Sustenta que “a decisão em questão é teratológica, na medida em que impõe ao Réu o dever de comprovar a sua inocência em sede de juízo de admissibilidade, para que não se veja pronunciado ao júri popular, quando, em verdade, caberia à acusação comprovar, ao menos, a ocorrência do delito, o que não ocorreu no caso vertentecertidão de óbito atesta a morte, pura e simplesmente, não comprova, nem de longe, materialidade delitiva de crime de homicídio”, destacando, ainda, que “
Ao final, formula pedido nos seguintes termos:
“Ex positis, requer seja deferida a liminar, determinando a suspensão da Sessão Plenária do Tribunal do Júri, a ser realizada em 16 de novembro de 2023, na Comarca de Tucano/BA, tendo em vista a presença do fumus boni juris e periculum in mora autorizadores da medida.

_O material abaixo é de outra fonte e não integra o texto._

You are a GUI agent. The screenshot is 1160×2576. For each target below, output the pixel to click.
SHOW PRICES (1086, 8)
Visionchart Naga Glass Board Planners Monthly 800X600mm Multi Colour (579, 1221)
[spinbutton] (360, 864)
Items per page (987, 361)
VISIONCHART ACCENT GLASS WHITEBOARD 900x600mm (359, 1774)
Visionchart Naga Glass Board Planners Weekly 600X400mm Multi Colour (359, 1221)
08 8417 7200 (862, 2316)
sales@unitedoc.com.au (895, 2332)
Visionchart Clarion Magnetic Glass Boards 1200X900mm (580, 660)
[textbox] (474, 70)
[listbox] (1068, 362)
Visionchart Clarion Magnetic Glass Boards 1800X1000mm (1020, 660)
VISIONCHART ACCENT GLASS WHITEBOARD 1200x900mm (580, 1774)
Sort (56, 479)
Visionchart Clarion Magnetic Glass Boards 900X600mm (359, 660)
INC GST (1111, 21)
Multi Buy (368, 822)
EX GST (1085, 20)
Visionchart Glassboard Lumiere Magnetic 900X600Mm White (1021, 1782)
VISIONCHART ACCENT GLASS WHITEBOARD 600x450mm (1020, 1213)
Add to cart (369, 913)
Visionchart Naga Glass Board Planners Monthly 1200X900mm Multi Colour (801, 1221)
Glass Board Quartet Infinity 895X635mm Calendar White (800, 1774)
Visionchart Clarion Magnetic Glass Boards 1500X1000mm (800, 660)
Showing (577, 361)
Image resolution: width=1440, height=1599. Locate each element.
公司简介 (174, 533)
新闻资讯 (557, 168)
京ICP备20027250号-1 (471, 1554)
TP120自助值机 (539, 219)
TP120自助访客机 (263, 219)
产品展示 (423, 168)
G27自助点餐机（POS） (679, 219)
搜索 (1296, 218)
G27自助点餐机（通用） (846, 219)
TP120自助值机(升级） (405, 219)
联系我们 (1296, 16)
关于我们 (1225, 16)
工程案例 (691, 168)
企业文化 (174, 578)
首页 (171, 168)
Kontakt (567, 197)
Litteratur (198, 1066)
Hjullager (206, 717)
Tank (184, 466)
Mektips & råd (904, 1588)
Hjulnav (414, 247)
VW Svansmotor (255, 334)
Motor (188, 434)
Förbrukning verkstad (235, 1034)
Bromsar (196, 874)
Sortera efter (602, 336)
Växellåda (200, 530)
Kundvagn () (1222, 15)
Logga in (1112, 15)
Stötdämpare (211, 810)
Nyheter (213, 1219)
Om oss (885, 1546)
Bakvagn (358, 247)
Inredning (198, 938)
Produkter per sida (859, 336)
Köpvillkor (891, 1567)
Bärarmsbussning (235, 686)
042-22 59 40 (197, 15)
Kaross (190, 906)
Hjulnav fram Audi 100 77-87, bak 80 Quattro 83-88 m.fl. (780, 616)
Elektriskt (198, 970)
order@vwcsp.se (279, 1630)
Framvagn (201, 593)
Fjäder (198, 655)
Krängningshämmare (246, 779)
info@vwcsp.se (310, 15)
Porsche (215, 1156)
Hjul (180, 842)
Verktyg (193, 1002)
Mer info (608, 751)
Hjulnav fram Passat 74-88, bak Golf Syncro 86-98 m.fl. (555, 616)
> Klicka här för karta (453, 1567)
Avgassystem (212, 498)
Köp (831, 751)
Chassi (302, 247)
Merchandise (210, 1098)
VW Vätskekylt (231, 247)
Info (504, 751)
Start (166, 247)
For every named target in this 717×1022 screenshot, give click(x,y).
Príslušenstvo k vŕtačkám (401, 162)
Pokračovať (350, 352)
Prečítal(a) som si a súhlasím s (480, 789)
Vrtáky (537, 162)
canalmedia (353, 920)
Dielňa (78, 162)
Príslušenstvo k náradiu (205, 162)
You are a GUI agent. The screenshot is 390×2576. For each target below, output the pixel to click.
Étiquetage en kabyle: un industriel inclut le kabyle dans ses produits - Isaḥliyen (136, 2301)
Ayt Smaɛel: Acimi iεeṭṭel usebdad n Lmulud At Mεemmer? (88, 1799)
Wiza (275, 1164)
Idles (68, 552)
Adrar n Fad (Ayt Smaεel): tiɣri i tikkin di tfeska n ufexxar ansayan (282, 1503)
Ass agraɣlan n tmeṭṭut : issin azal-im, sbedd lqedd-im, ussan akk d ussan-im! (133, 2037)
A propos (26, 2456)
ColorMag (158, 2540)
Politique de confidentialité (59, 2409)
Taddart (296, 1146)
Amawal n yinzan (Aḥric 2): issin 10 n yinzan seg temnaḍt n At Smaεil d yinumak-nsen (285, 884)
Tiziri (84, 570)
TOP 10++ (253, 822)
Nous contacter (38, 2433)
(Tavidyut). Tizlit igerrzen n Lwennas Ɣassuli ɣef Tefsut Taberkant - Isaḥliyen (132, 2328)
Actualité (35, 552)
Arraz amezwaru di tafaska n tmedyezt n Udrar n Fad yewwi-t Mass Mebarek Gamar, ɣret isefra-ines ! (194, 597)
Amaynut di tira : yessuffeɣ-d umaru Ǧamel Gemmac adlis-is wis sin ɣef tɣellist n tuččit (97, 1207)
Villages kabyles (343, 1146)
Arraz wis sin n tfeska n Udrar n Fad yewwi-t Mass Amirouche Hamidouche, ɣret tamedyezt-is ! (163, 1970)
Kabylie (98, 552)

No mérito, requer seja confirmado o pleito liminar e concedida, definitivamente, a ordem de habeas corpus para despronunciar o Paciente, nos termos do art. 414 do Código de Processo Penal, tendo em vista a flagrante ilegalidade da decisão guerreada, pelos fatos e fundamentos já expostos. ”
É o relatório, DECIDO.
In casu, inexiste situação que permita a concessão da ordem de ofício ante a ausência de teratologia na decisão atacada, flagrante ilegalidade ou abuso de poder. Por oportuno, transcrevo a fundamentação da decisão do Superior Tribunal de Justiça, naquilo que interessa, in verbis:
“[...] Conforme já ressaltado na decisão ora agravada, ‘configurada a dúvida quanto à existência de homicídio ou suicídio – cabendo ressaltar aqui que, no caso, a dúvida é levantada desde o acórdão que deu provimento ao recurso em sentido estrito – cabe a manutenção da sentença de pronúncia, com a submissão do pronunciado a julgamento pelo Tribunal do Júri que é, por mandamento constitucional, o Juiz Natural da causa. Como cediço, não é necessário, no momento da pronúncia – a qual encerra juízo de mera admissibilidade -, a certeza do crime, mas a existência de indícios razoáveis de que ele exista. Na hipótese em julgamento, havendo dúvida entre a possibilidade de ter ocorrido suicídio ou homicídio, esta se resolve a favor da sociedade, mantendo-se a pronúncia do réu.’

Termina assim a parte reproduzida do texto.